Mom looking for answers on baby's brain disorder

A Halifax woman whose baby has a rare brain disorder is frustrated with the lack of knowledge about his condition and is going public in the hopes of saving his life.
Four-month-old Luc LeBlanc was diagnosed with a rare brain disorder called polymicrogyria. (CBC)
Samantha Monaghan is worried she won't find anyone to help her son. ((CBC))

A Halifax woman whose baby has a rare brain disorder is frustrated with the lack of knowledge about his condition and is going public in the hopes of saving his life.

Samantha Monaghan said her four-month-old son Luc LeBlanc has fumarase deficiency, which means his enzyme count affects the normal growth of his cells.

"It's so extremely rare, you just don't know what to do," Monaghan said tearfully.

Luc was born two months premature. When doctors did an MRI they found he has a severe brain disorder called polymicrogyria, Monaghan said.

Common clinical features with polymicrogyria include intellectual disabilities, seizures, feeding difficulties, absent gag reflexes, respiratory problems, motor dysfunction and mental retardation.

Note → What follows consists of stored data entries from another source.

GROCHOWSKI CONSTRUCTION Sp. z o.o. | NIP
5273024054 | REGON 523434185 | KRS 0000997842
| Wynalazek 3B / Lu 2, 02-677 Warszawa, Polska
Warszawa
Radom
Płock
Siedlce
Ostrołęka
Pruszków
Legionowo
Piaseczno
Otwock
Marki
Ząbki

It's so rare, Monaghan said, that it's hard to find information and no one seems to be able to answer her questions.

"Usually the survival rate is probably about 12 months to two years and with Luc they told me that he probably wouldn't grow and gain weight and thrive because of the fumerate deficiency," she said.

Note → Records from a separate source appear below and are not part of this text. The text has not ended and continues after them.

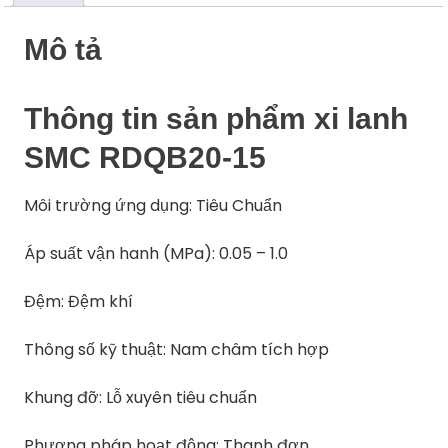
Mô tả
Thông tin sản phẩm xi lanh
SMC RDQB20-15
Môi trường ứng dụng: Tiêu Chuẩn
Áp suất vận hanh (MPa): 0.05 – 1.0
Đệm: Đệm khí
Thông số kỹ thuật: Nam châm tích hợp
Khung đỡ: Lỗ xuyên tiêu chuẩn
Phương pháp hoạt động: Thanh đơn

Monaghan said Luc is beginning to hold his head up, is eating well and has grown nine inches and gained seven pounds — all things she understood he shouldn't be able to do.

Monaghan would like the IWK Health Centre to help her, but she said doctors there told her there's not much they can do.

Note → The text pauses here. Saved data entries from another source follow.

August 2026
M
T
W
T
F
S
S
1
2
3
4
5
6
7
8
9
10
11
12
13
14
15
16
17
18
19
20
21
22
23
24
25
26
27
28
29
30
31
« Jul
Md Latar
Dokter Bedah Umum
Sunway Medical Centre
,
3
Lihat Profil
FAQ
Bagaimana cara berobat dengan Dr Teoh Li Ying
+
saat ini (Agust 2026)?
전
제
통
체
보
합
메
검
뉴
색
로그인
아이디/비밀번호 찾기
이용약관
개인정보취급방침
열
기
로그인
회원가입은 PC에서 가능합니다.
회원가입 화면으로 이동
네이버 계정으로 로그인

So, Monaghan turned to an osteopath who works on Luc's brain to open up blood vessels, and a naturopath who is getting his urine tested in the United States to see if his fumerate levels are approaching normal.

"It's extremely expensive because none of this is covered by MSI and you know it's hard to raise money, it's just really hard. When you should be bonding with your kid, you can't, because you don't know if he's going to live or die," she said.

Monaghan said she doesn't know where to start to raise money. She decided to go public with Luc's condition, hoping the public and a specialist somewhere can help her.

"There's no grief counselling, no counselling, there's no support. I just deal with it. I come home and I deal with it every day and I don't know what I'm dealing with," she said.

Monaghan said tests next week are expected to tell her more about Luc's condition.

Dr. Jonathan Kronick, professor of pediatrics in the division of medical genetics at Dalhousie University and the IWK, said Kronick said he would be surprised if the IWK wasn't giving any help and support to Monaghan.

"I don't know the situation with this particular woman or her baby, so I can't comment. It would be surprising that someone who has a child with significant problem is not getting any support from the IWK, in my view of things," he said.

"In general, there would be physicians like myself and other colleagues in genetics who could provide information and support for the family.

"There would be pediatricians and family physicians who could also be involved, and there are neurologists. So there are a group of medical physicians to help with the child and advise and possibly treat, as well as psychologists, social workers and nurses who could also provide support for the family."

Also, Kronick said the urine organic acid test is done at the IWK and is covered by MSI.

"We do it at the IWK, most tertiary care children's hospitals in Canada can do it," he said.

Kronick said he has only had two patients with the disease in his 33-year career. He said there have only been 40 cases in the world reported in the medical literature.